In a letter to Vanderbilt students and faculty on Jan. 20, Chancellor Nicholas Zeppos insisted that the university "does not seek to limit anyone's freedom to practice his or her religion. We do, however, require all Vanderbilt registered student organizations to observe our nondiscrimination policy. That means membership in registered student organizations is open to everyone and that everyone, if desired, has the opportunity to seek leadership positions."

Contrary to the university's stated goal of inclusion and tolerance, the change in policy jeopardizes the operational freedom of all religious organizations on campus. Patricia Helland, an associate dean who oversees religious life at Vanderbilt, defended the change in an interview saying "organizations can have core beliefs, but that organizations can't require their members or leaders to abide by or adhere to those core beliefs."

It begs the question: How can an organization maintain its identity without the ability to choose its members and leaders based on those beliefs? The answer is: It can't.

Vanderbilt's new nondiscrimination policy enables a Jewish student to become president of the Muslim student organization, or a Christian student to become the president of the campus Hindu organization.
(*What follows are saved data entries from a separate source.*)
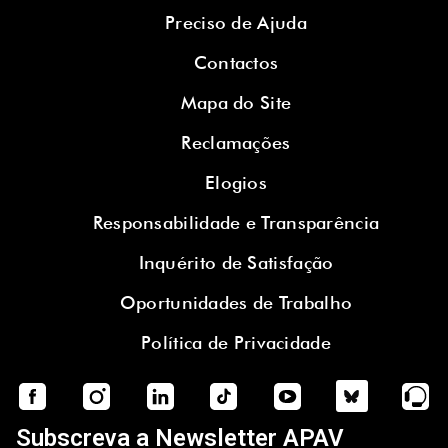
Preciso de Ajuda
Contactos
Mapa do Site
Reclamações
Elogios
Responsabilidade e Transparência
Inquérito de Satisfação
Oportunidades de Trabalho
Política de Privacidade
Subscreva a Newsletter APAV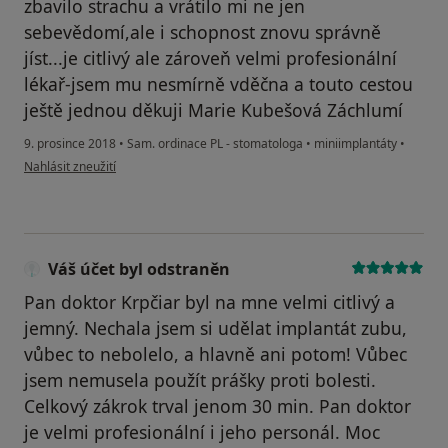
zbavilo strachu a vrátilo mi ne jen
sebevědomí,ale i schopnost znovu správně
jíst...je citlivý ale zároveň velmi profesionální
lékař-jsem mu nesmírně vděčna a touto cestou
ještě jednou děkuji Marie Kubešová Záchlumí
9. prosince 2018
•
Sam. ordinace PL - stomatologa
•
miniimplantáty
•
podle názoru uživatele Váš účet byl odstraněn
Nahlásit zneužití
Váš účet byl odstraněn
Pan doktor Krpčiar byl na mne velmi citlivý a
jemný. Nechala jsem si udělat implantát zubu,
vůbec to nebolelo, a hlavně ani potom! Vůbec
jsem nemusela použít prášky proti bolesti.
Celkový zákrok trval jenom 30 min. Pan doktor
je velmi profesionální i jeho personál. Moc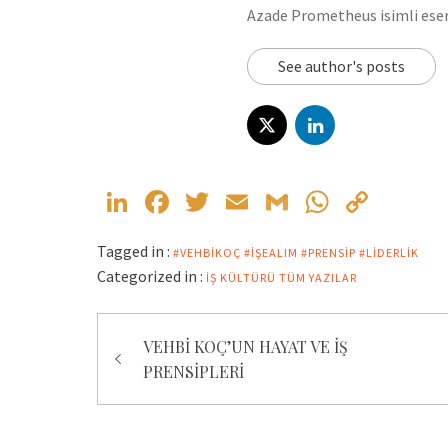
Azade Prometheus isimli eser
See author's posts
LinkedIn
Facebook
Twitter
Email
Gmail
WhatsA
Copy
Link
Tagged in :
#VEHBIKOÇ #IŞEALIM #PRENSIP #LIDERLIK
Categorized in :
İŞ KÜLTÜRÜ
TÜM YAZILAR
Yazı
VEHBİ KOÇ’UN HAYAT VE İŞ
gezinmesi
PRENSİPLERİ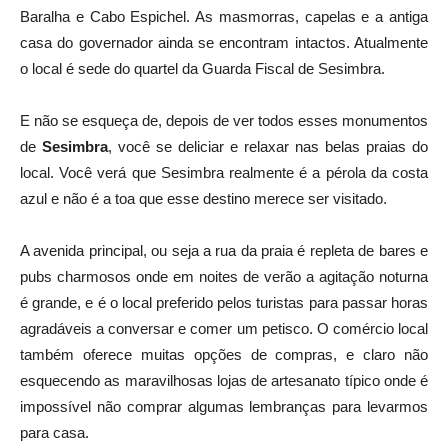
Baralha e Cabo Espichel. As masmorras, capelas e a antiga
casa do governador ainda se encontram intactos. Atualmente
o local é sede do quartel da Guarda Fiscal de Sesimbra.
E não se esqueça de, depois de ver todos esses monumentos
de
Sesimbra
, você se deliciar e relaxar nas belas praias do
local. Você verá que Sesimbra realmente é a pérola da costa
azul e não é a toa que esse destino merece ser visitado.
A avenida principal, ou seja a rua da praia é repleta de bares e
pubs charmosos onde em noites de verão a agitação noturna
é grande, e é o local preferido pelos turistas para passar horas
agradáveis a conversar e comer um petisco. O comércio local
também oferece muitas opções de compras, e claro não
esquecendo as maravilhosas lojas de artesanato típico onde é
impossível não comprar algumas lembranças para levarmos
para casa.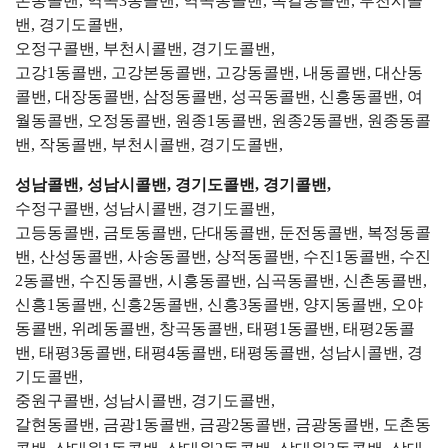
본동콜밴, 역곡3동콜밴, 역곡동콜밴, 옥길동콜밴, 부천시콜
밴, 경기도콜밴,
오정구콜밴, 부천시콜밴, 경기도콜밴,
고강1동콜밴, 고강본동콜밴, 고강동콜밴, 내동콜밴, 대산동
콜밴, 대장동콜밴, 삼정동콜밴, 성곡동콜밴, 신흥동콜밴, 여
월동콜밴, 오정동콜밴, 원종1동콜밴, 원종2동콜밴, 원종동콜
밴, 작동콜밴, 부천시콜밴, 경기도콜밴,
성남콜밴, 성남시콜밴, 경기도콜밴, 경기콜밴,
수정구콜밴, 성남시콜밴, 경기도콜밴,
고등동콜밴, 금토동콜밴, 단대동콜밴, 둔전동콜밴, 복정동콜
밴, 산성동콜밴, 사송동콜밴, 상적동콜밴, 수진1동콜밴, 수진
2동콜밴, 수진동콜밴, 시흥동콜밴, 심곡동콜밴, 신촌동콜밴,
신흥1동콜밴, 신흥2동콜밴, 신흥3동콜밴, 양지동콜밴, 오야
동콜밴, 위례동콜밴, 창곡동콜밴, 태평1동콜밴, 태평2동콜
밴, 태평3동콜밴, 태평4동콜밴, 태평동콜밴, 성남시콜밴, 경
기도콜밴,
중원구콜밴, 성남시콜밴, 경기도콜밴,
갈현동콜밴, 금광1동콜밴, 금광2동콜밴, 금광동콜밴, 도촌동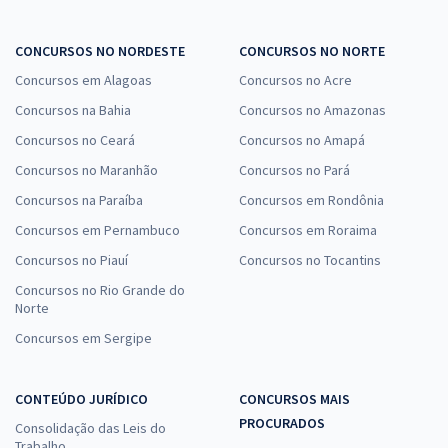
CONCURSOS NO NORDESTE
CONCURSOS NO NORTE
Concursos em Alagoas
Concursos no Acre
Concursos na Bahia
Concursos no Amazonas
Concursos no Ceará
Concursos no Amapá
Concursos no Maranhão
Concursos no Pará
Concursos na Paraíba
Concursos em Rondônia
Concursos em Pernambuco
Concursos em Roraima
Concursos no Piauí
Concursos no Tocantins
Concursos no Rio Grande do
Norte
Concursos em Sergipe
CONTEÚDO JURÍDICO
CONCURSOS MAIS
PROCURADOS
Consolidação das Leis do
Trabalho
Vanderbilt's new nondiscrimination policy undermines the very purpose of encouraging students to organize around a common interest, threatening students' ability to create community and develop vibrant supporting and learning environments for themselves. Has it really come to a point where students who meet for a common interest can be accused of discrimination for excluding someone who doesn't share the defining interests of their organization?

While university administrations – and it's not just Vanderbilt; certain universities across America are instituting overly broad, counterproductive nondiscrimination policies – seem blind to their own cognitive dissonance, the Supreme Court, fortunately, has acknowledged the fundamental importance to religious entities of government noninterference with their leadership standards. In his concurring opinion in the Jan. 11 decision in Hosanna-Tabor vs. EEOC regarding religious association, Justice Samuel Alito wrote that "a religious body's right to self-governance must include the ability to select, and to be selective about, those who will serve as the very embodiment of its message."

University administrators and the activists who are targeting religious organizations with discrimination complaints would have us believe that new anti-discrimination policies are not that big of a deal. But under Vanderbilt's policy, for example, all registered organizations – religious, non-religious, fraternities, sororities and political organizations alike – must agree to the new policy by April 16. Otherwise, in the name of fairness under these misguided policies, they should be forced off campus.

Vanderbilt's new religious nondiscrimination policy is still subject to input from the community (although university officials have denied the local Christian Legal Society president a chance to speak on behalf of the school's religious organizations at an upcoming town hall meeting.) But on many campuses the quest for tolerance has already codified aggressive intolerance, and on many more it could come in the near future.

If students are to flourish in a learning environment that values diversity, community and debate, college administrators must return to the nationwide practice of allowing an exemption in their religious nondiscrimination policy for religious organizations – organizations whose very reason for existence is to promote a particular religion. Policies like Vanderbilt's irrationally discriminate against such groups, and fail to fulfill universities' duty to protect students' rights to associate and operate under their constitutionally-protected beliefs.

Jason Hoyt is the Executive Director of Beta Upsilon Chi, a national Christian fraternity affected by Vanderbilt's change in policy.